By Jody Guarino
As a teacher, I constantly wonder how I can elicit student thinking in order to gain insight into the current thinking of my students and leverage their thoughts and ideas to build mathematical understandings for the class.
First, I need a task that will make student thinking visible. Here’s a task from Illustrative Mathematics, Peyton’s Books.
Peyton had 16 books to take on his trip. He lost some. Now he has 7 books. How many books did Peyton lose?
This task requires students to solve a take from change unknown problem. I may gain insight into how my students
- understand and use the relationship of addition and subtraction
- use addition to solve subtraction
- understand the structure of the problem
- count to solve the problem
- use known facts to solve the problem
- decompose and recompose numbers to solve the problem
Second, I need to think about how that task will be situated in order for all students to have access to the task, yet in a way that the thinking isn’t done for them. The problem could be presented to students as it is stated above, simply providing the task statement and space for students to solve the problem. The problem could also be provided with explicit instructions, walking students through a specific procedure, such as:
Step 1: Draw the total number of books Peyton started with.
Step 2: Circle the books Peyton had at the end.
Step 3: Count the number of books that are not circled. Write that number. This is the number of books Peyton lost.
The ways in which this task can be presented are endless and may even seem like insignificant details, but the opportunities each possibility offers in terms of student thinking is quite different. Each of these options will yield significantly different results. Imagine the student work in the step-by-step process. It would likely all look the same. While I might find out which students were able to follow the process and complete the steps, I’m not sure I’d gain any insight into student understanding of the mathematics.

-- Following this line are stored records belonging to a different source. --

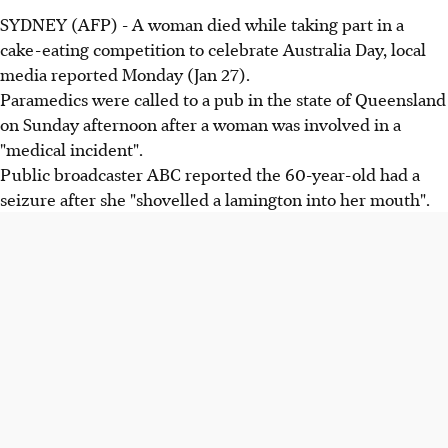
SYDNEY (AFP) - A woman died while taking part in a
cake-eating competition to celebrate Australia Day, local
media reported Monday (Jan 27).
Paramedics were called to a pub in the state of Queensland
on Sunday afternoon after a woman was involved in a
"medical incident".
Public broadcaster ABC reported the 60-year-old had a
seizure after she "shovelled a lamington into her mouth".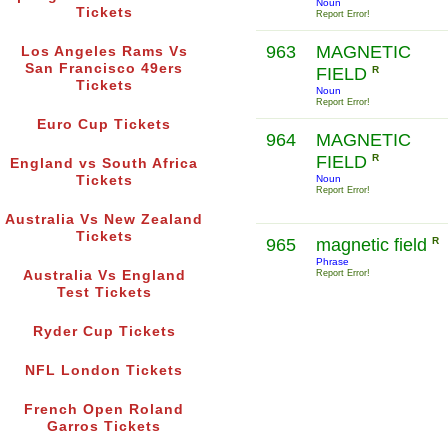
Noun
Tickets
Report Error!
963
MAGNETIC
Los Angeles Rams Vs
San Francisco 49ers
FIELD
R
Tickets
Noun
Report Error!
Euro Cup Tickets
964
MAGNETIC
FIELD
R
England vs South Africa
Tickets
Noun
Report Error!
Australia Vs New Zealand
Tickets
965
magnetic field
R
Phrase
Australia Vs England
Report Error!
Test Tickets
Ryder Cup Tickets
NFL London Tickets
French Open Roland
Garros Tickets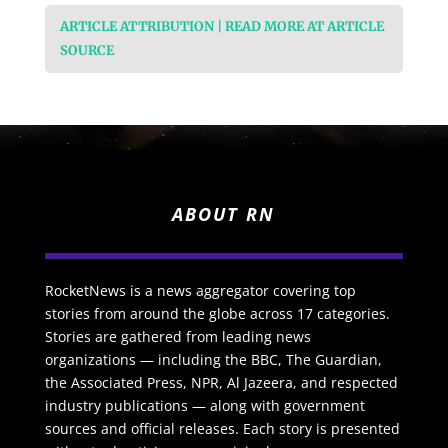
ARTICLE ATTRIBUTION | READ MORE AT ARTICLE
SOURCE
ABOUT RN
RocketNews is a news aggregator covering top
stories from around the globe across 17 categories.
Stories are gathered from leading news
organizations — including the BBC, The Guardian,
the Associated Press, NPR, Al Jazeera, and respected
industry publications — along with government
sources and official releases. Each story is presented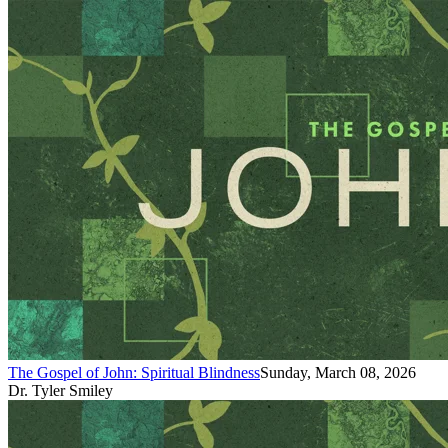
The Gospel of John: Spiritual Blindness
Sunday, March 08, 2026
Dr. Tyler Smiley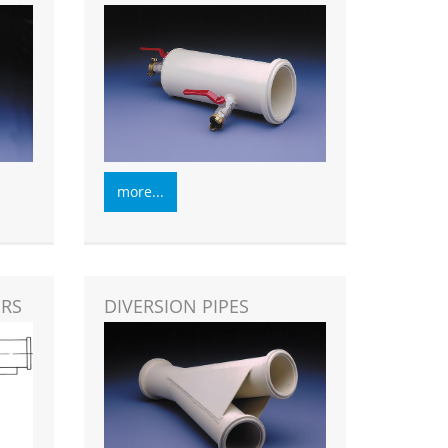
more...
ORS
DIVERSION PIPES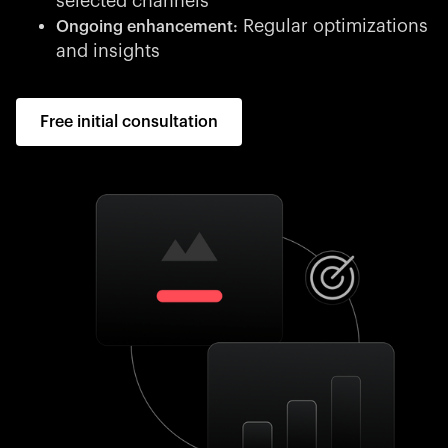
selected channels
Regular optimizations
Ongoing enhancement:
and insights
Free initial consultation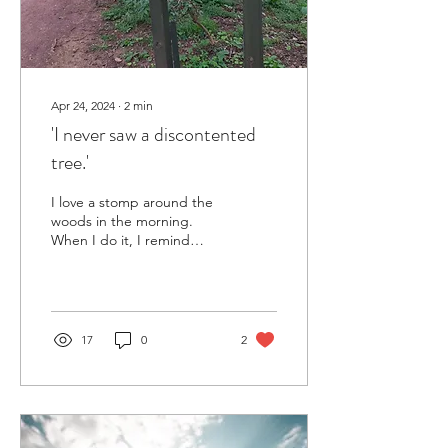
Apr 24, 2024
∙
2
min
'I never saw a discontented
tree.'
I love a stomp around the
woods in the morning.
When I do it, I remind
myself of the importance of
getting into nature, even if
just for...
17
0
2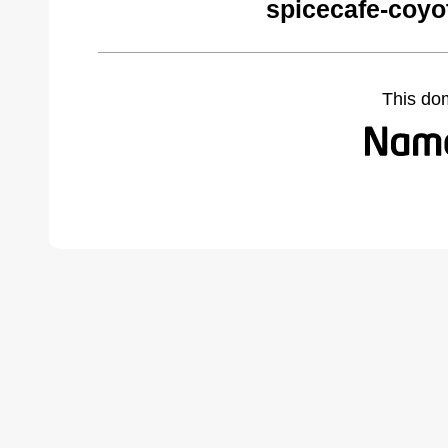
spicecafe-coyo
This do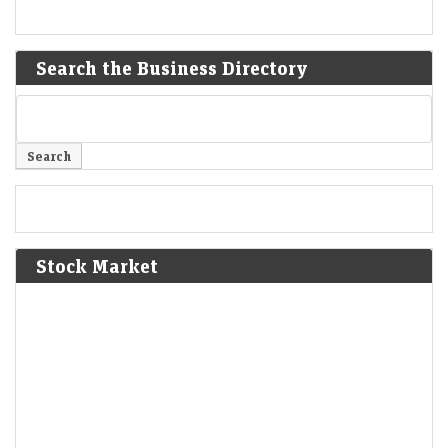
Search the Business Directory
Stock Market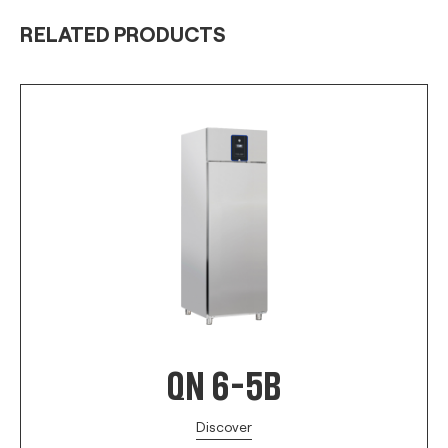
RELATED PRODUCTS
QN 6-5B
Discover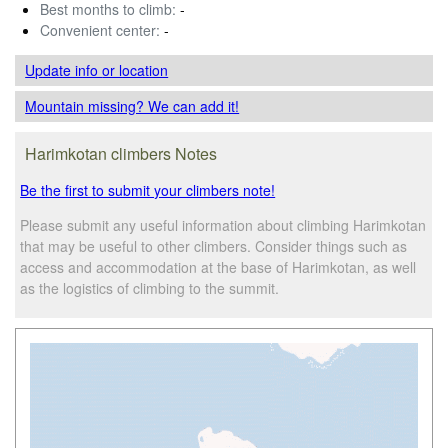
Best months to climb:
-
Convenient center:
-
Update info
or location
Mountain missing? We can add it!
Harimkotan climbers Notes
Be the first to submit your climbers note!
Please submit any useful information about climbing Harimkotan
that may be useful to other climbers. Consider things such as
access and accommodation at the base of Harimkotan, as well
as the logistics of climbing to the summit.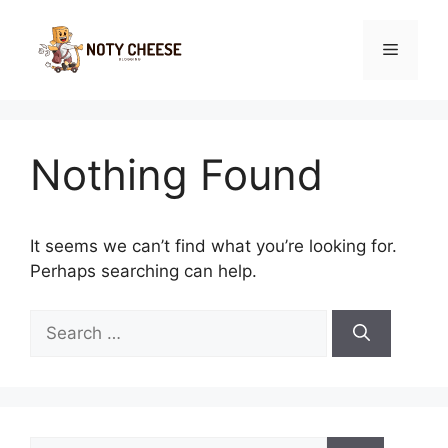
Skip
to
Menu
content
Nothing Found
It seems we can’t find what you’re looking for.
Perhaps searching can help.
Search
for:
Search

I decided to give students the task as follows:
Peyton had 16 books to take on his trip. He lost some. Now he has 7 books. How many books did Peyton lose? Show your thinking.
Here are a few student responses.
Student A used an addition fact to think about the subtraction fact. If 7 + 9 = 16, then 16 – 7 = 9. Perhaps this is a known fact for the student. Or maybe the student knew 7 + _ = 16, solved that problem, and then thought about the relationship of addition and subtraction. As the teacher, I’m curious how the student thought about 7 + 9.

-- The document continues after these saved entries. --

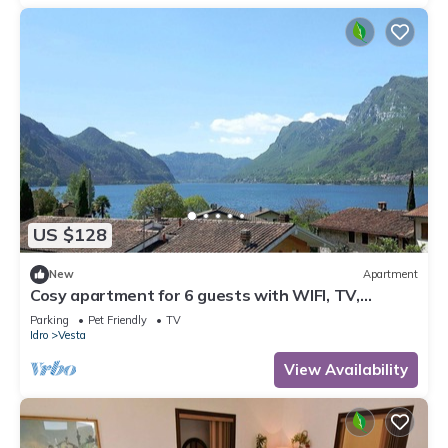
US $128
New
Apartment
Cosy apartment for 6 guests with WIFI, TV,
balcony and pets allowed
Parking
Pet Friendly
TV
Idro
Vesta
View Availability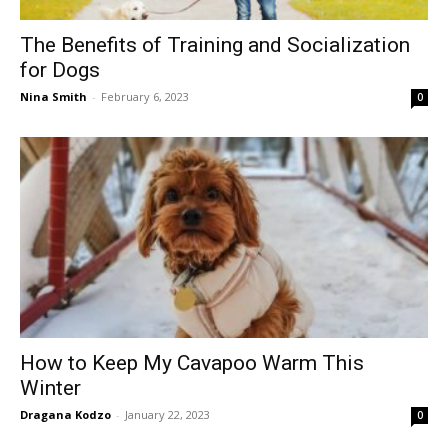
The Benefits of Training and Socialization
for Dogs
Nina Smith
-
February 6, 2023
0
How to Keep My Cavapoo Warm This
Winter
Dragana Kodzo
-
January 22, 2023
0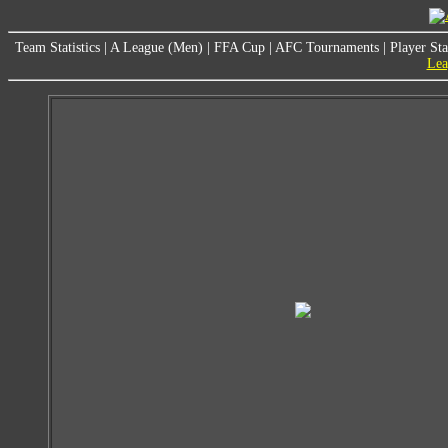
Team Statistics
|
A League (Men)
|
FFA Cup
|
AFC Tournaments
|
Player Sta
Lea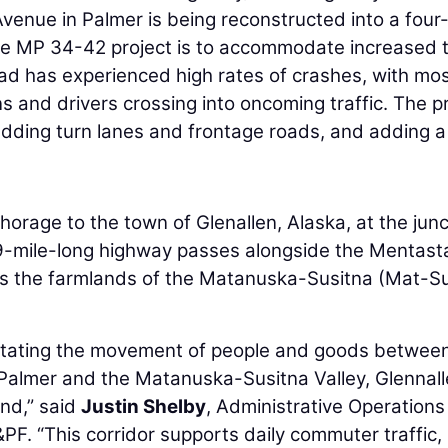
enue in Palmer is being reconstructed into a four
he MP 34-42 project is to accommodate increased t
oad has experienced high rates of crashes, with mos
ns and drivers crossing into oncoming traffic. The p
adding turn lanes and frontage roads, and adding a
rage to the town of Glenallen, Alaska, at the junc
9-mile-long highway passes alongside the Mentast
s the farmlands of the Matanuska-Susitna (Mat-S
cilitating the movement of people and goods betwee
almer and the Matanuska-Susitna Valley, Glennall
nd,” said
Justin Shelby
, Administrative Operations
F. “This corridor supports daily commuter traffic,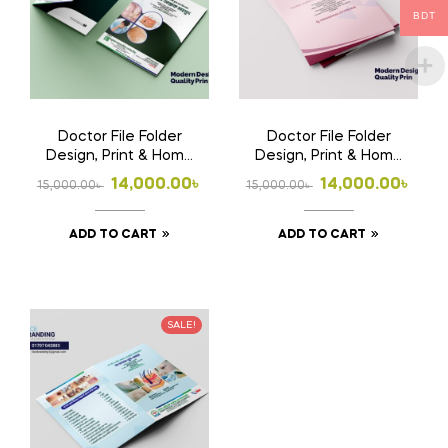
BDT
Doctor File Folder
Doctor File Folder
Design, Print & Home
Design, Print & Home
Delivery in
Delivery in
Original
Current
Original
Current
14,000.00
৳
14,000.00
৳
15,000.00
৳
15,000.00
৳
Bangladesh | Custom
Bangladesh | Custom
price
price
price
price
Medical File Folder
Medical File Folder 2
ADD TO CART
ADD TO CART
was:
is:
was:
is:
15,000.00৳ .
14,000.00৳ .
15,000.00৳ .
14,000.00৳ .
SALE!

Student B used subtraction to solve the problem. This student began with the subtrahend 16, and then subtracted 6, getting to a friendly 10. The student recorded subtracting 6 on the number line, showing 16 – 6 got the student to 10. Then, the student subtracted 3 from 10, getting to 7. The student kept track of both numbers subtracted, 6 and 3, to determine that he had taken away a total of 9. The student also labeled the quantity of books that were gone, 9. This student seems to have flexibility with numbers, first subtracting to get to a 10 and then subtracting from a 10.
Student C thought about the relationship of the numbers, “I know 8 + 8 = 16.” This student used a number line to show 16 – 8 is 8 and then subtracted 1 to reach 7. The student used the number line in an invented way, something important for me to notice and continue to support.
From a teacher lens, giving students this task in an open-ended way provided me with great insight into student thinking. I know where my students are in their understanding as well as tools to advance their thinking. As I look at the three strategies featured here, I wonder how my students and I might dig further into flexibility of numbers as Students B and C used known facts and 10s to approach the problem. Or maybe we use this work to further investigate operations and the relationship between addition and subtraction. Can addition always be used to solve subtraction? These affordances would not exist if students solved the problem following the step-by-step process above.
From a student lens, my students view themselves as competent problem solvers. I don’t want to send them the message that they are not capable and I need to show them how to do things. Children are sensemakers and I want my students to see themselves as knowledgeable doers of mathematics.
The ways in which students and teachers take up curriculum materials and instruction matters. At Illustrative Mathematics we are committed to creating a world where learners know, use, and enjoy mathematics. While I used an example of a task from IM, this same way of thinking about tasks and student thinking can be applied to other curriculum materials as well.
Next time you look at a lesson from your curriculum, ask yourself how the task elicits student thinking, what you may learn from that thinking, and how it could potentially be adapted to be even better. Share your adaptations in the comments section so we can all learn together and better how we elicit student thinking in every task we use.